Towers Watson has revealed an alternative fee model for private equity which includes halving the base fee and a two-tiered performance-based fee linked to staff retention, earnings growth as well as returns.
In a presentation at the Sydney event of the Towers Watson Ideas Exchange, investment consultant Dan Simpson said conventional fee structures should be challenged.
A Towers Watson private equity fee model would see the management base fee as a cost of running the business, most likely to be 1 per cent or less of invested capital, as opposed to about 2 per cent now.
Transaction fees would be done away with, and performance fees would be based on a two-tier system.
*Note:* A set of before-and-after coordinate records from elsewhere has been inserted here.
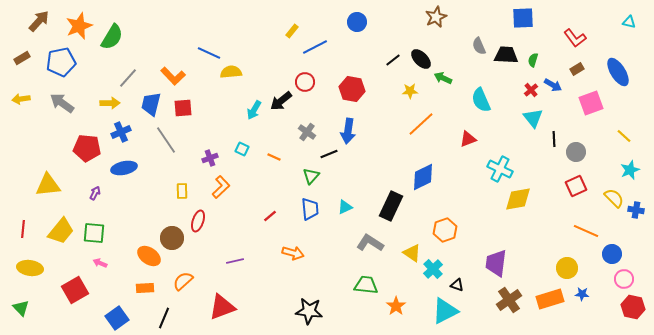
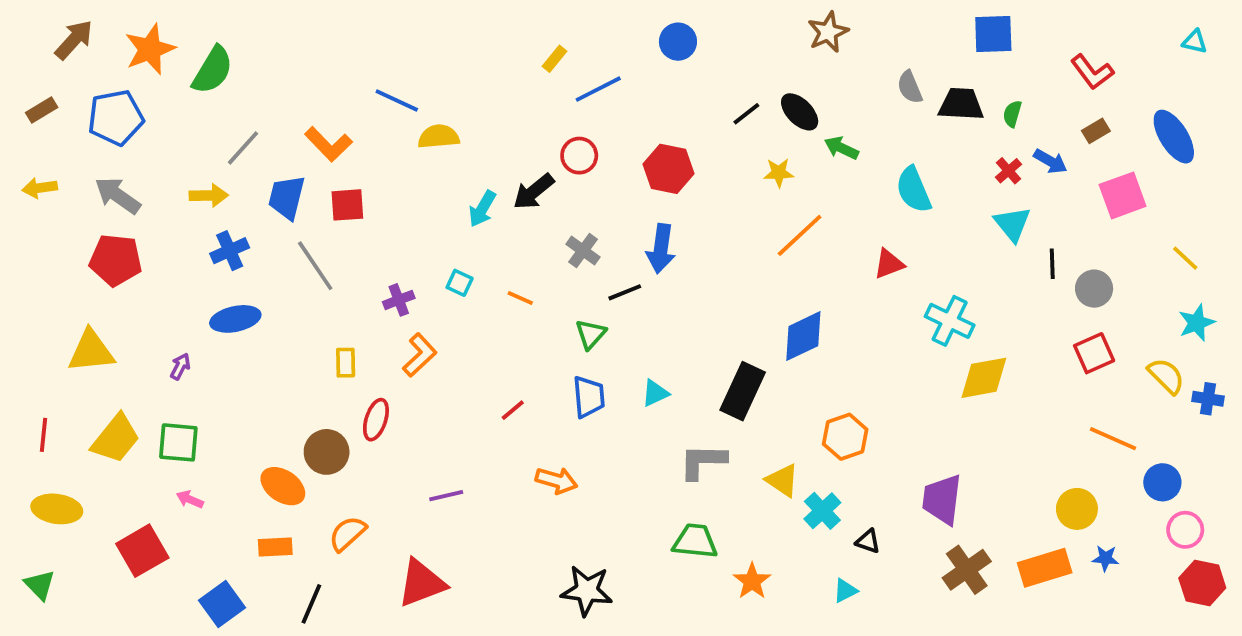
red pentagon: (87, 148) -> (116, 260), moved
gray L-shape: (370, 243) -> (703, 461), turned -32
cyan triangle: (445, 311) -> (845, 591), size x0.5

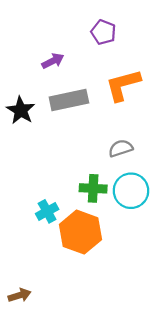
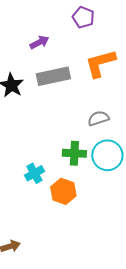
orange hexagon: (80, 232) -> (63, 191), size x0.7

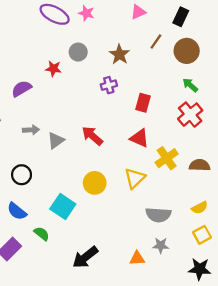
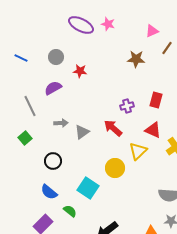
pink triangle: (138, 12) -> (152, 31), moved
gray circle: (78, 52) -> (56, 57), moved
brown star: (119, 54) -> (136, 59), turned -30
purple cross: (109, 85) -> (127, 106), moved
yellow triangle: (135, 178) -> (138, 151), moved

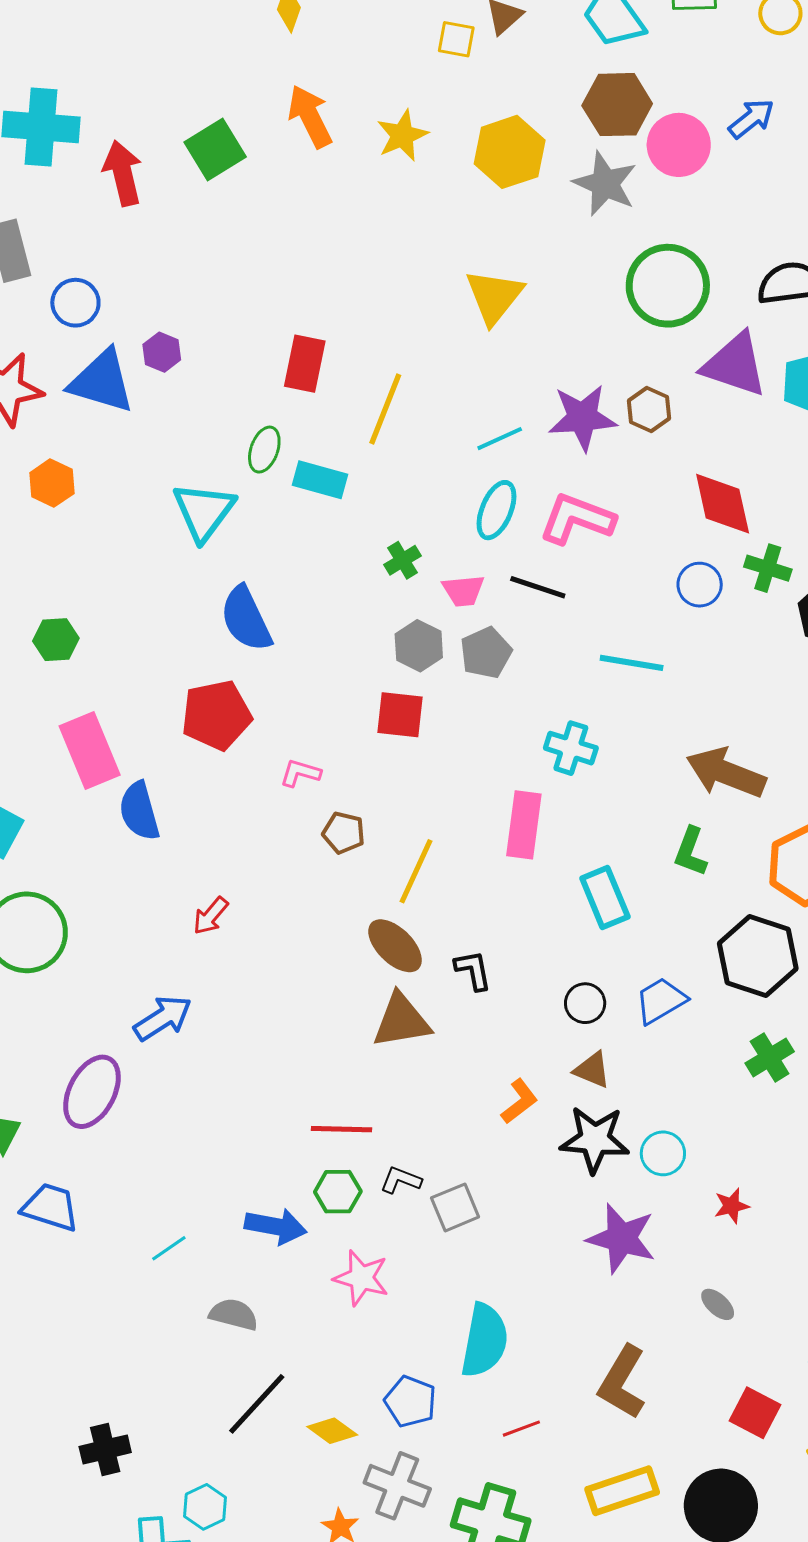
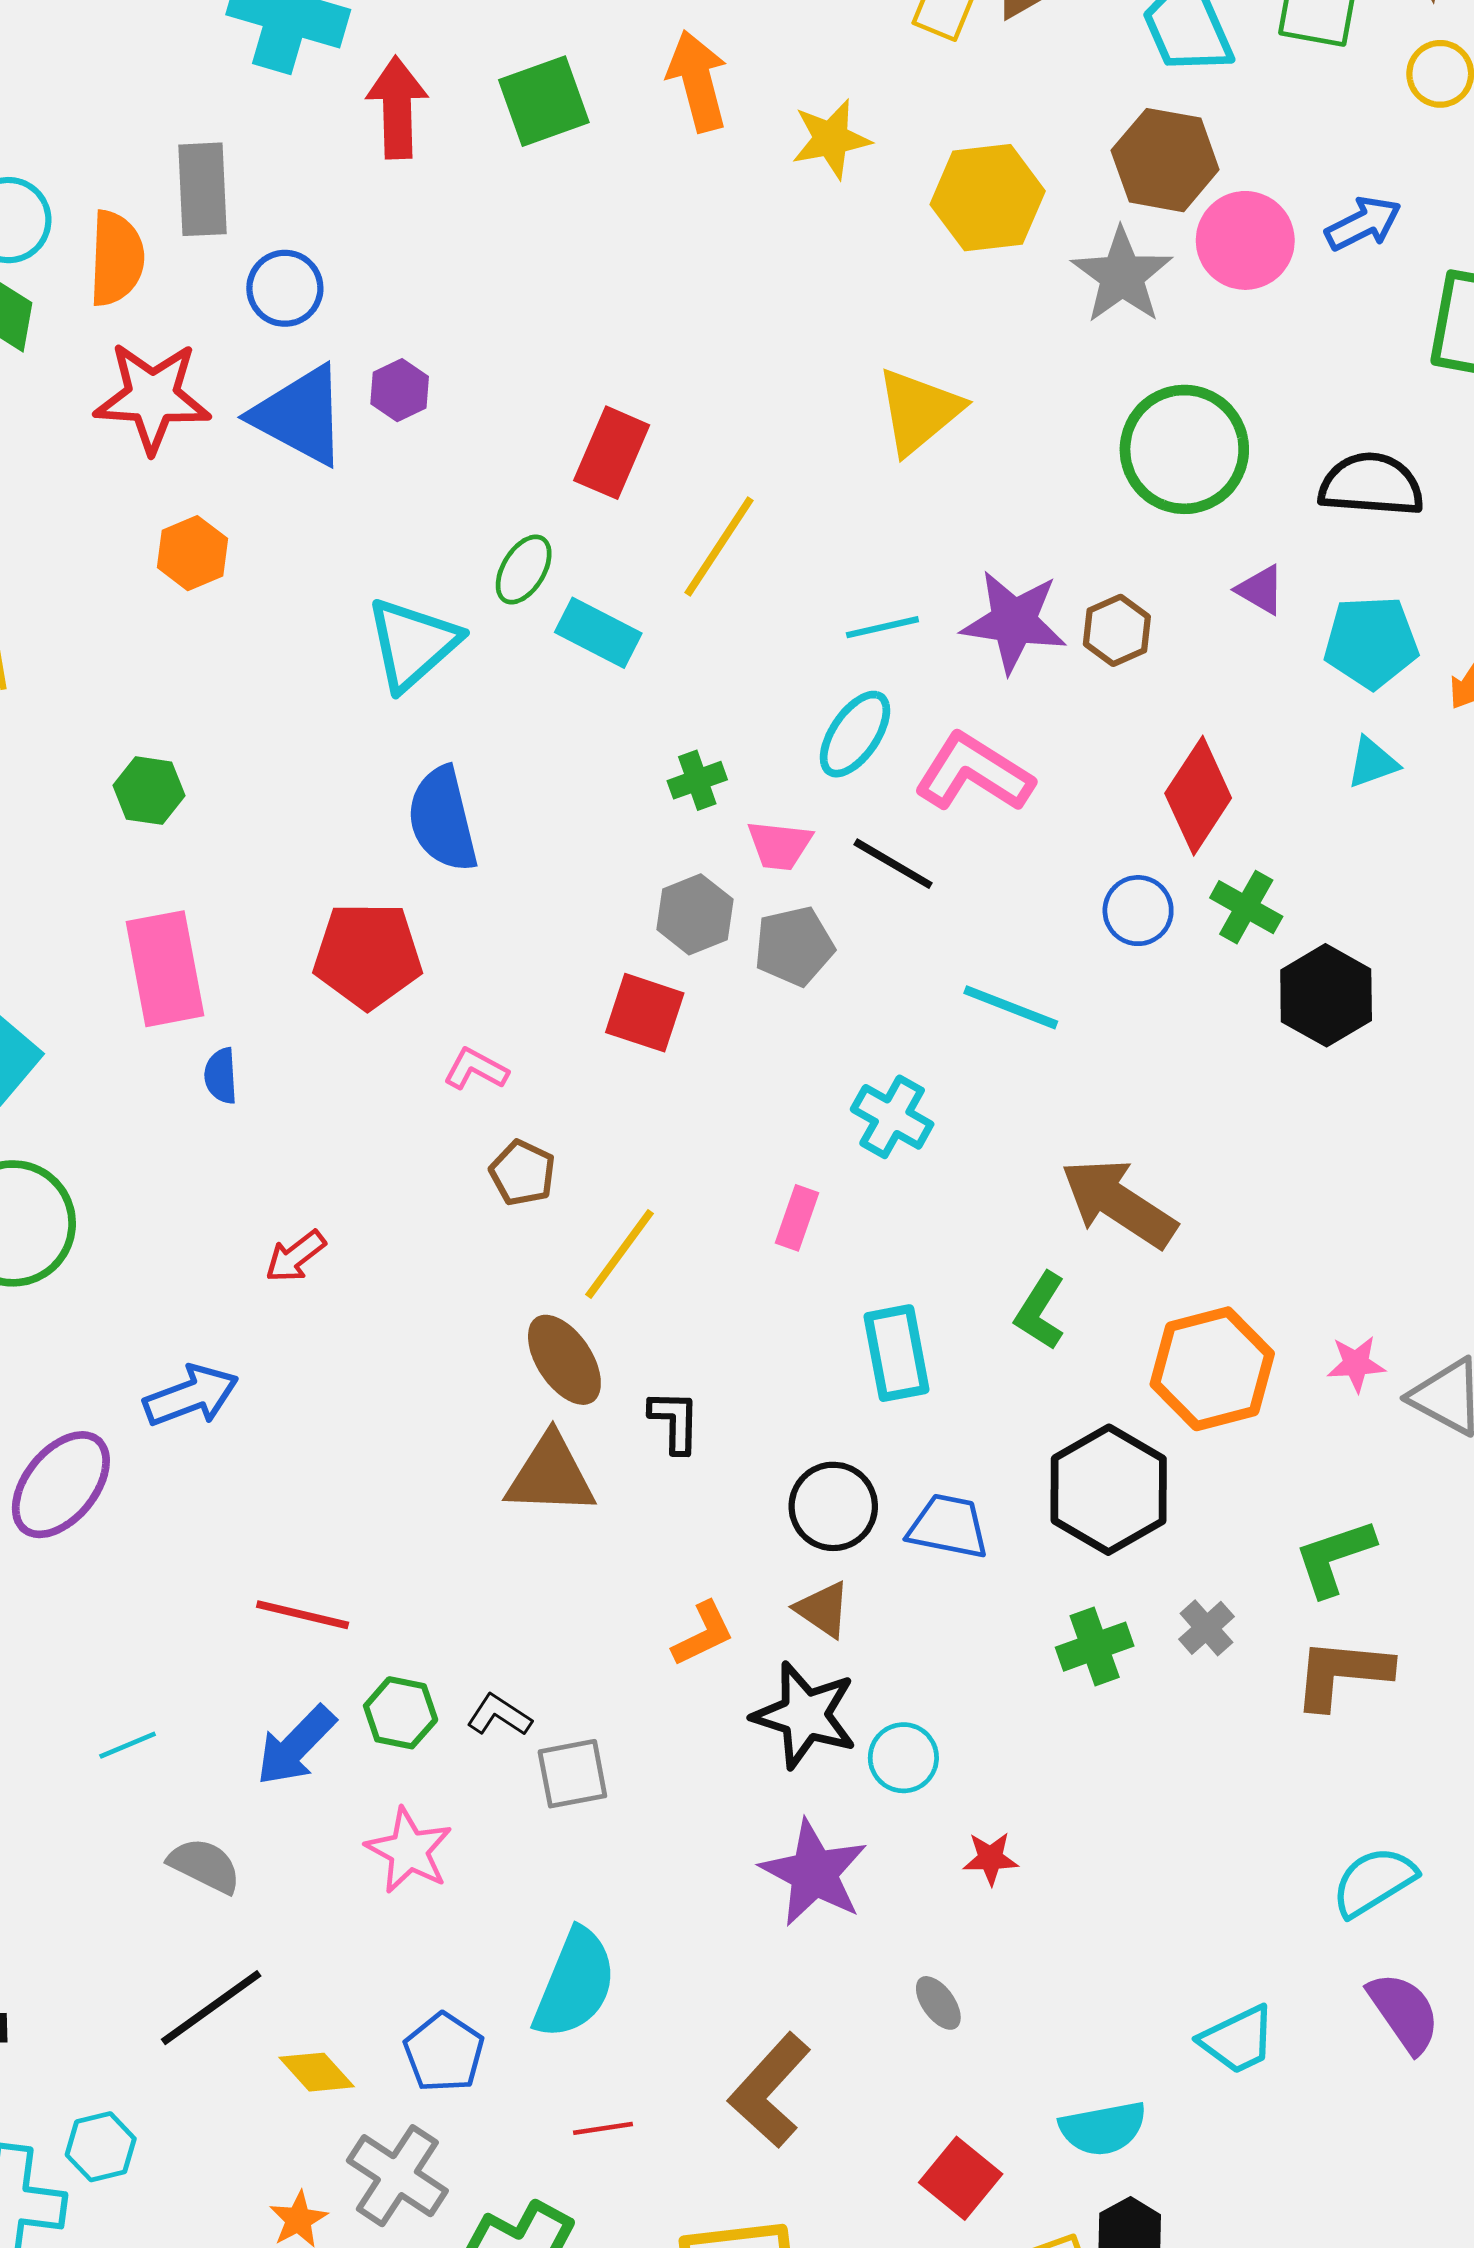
purple triangle: (735, 365) -> (1261, 590), size x0.5
red diamond: (723, 504) -> (1198, 796), turned 34
blue semicircle: (139, 811) -> (221, 1076), size x0.6
pink rectangle: (524, 825) -> (797, 1218), size x0.6
blue trapezoid: (661, 1001) -> (948, 1526), turned 30
black circle: (585, 1003) -> (833, 1506), size x1.4
red line: (342, 1129) -> (303, 1615), moved
blue arrow: (276, 1226) -> (296, 1746), turned 112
The first tier would not be linked to returns but to staff retention, and measures of the underlying investments such as earnings growth. The second tier would be returns-based but paid on the wind-up of the fund and linked to a genuine hurdle such as a margin above equities.
“With this model, if the fund outperformed equities by 5 per cent, alpha would triple,” he said. “Investors need to make this happen. We need to get smart with alternatives.”
He outlined four factors for critical success in alternatives, without all of which investors should not be investing in alternatives at all. They are:
- linking strategy to the investors’ objectives
- achieving real diversity
- being clever not complex with implementation
- reducing fee drag
He advocated a “prime manager” model in private equity where investors had a closer relationship with service providers with customised portfolios.
“A lot of alternative investments are over-engineered and over-diversified,” he said.
The iX is a series of events held around the world to debate and discuss important issues for institutional investors, and is attended by all the senior global Towers Watson investment professionals including global head of investment content, Roger Urwin, and global practice director of investment, Carl Hess. The theme for this year’s event in Sydney was making better decisions.
Head of investment for Australia, Graeme Miller, said: “I can’t think of a time where making the right decision was more important.”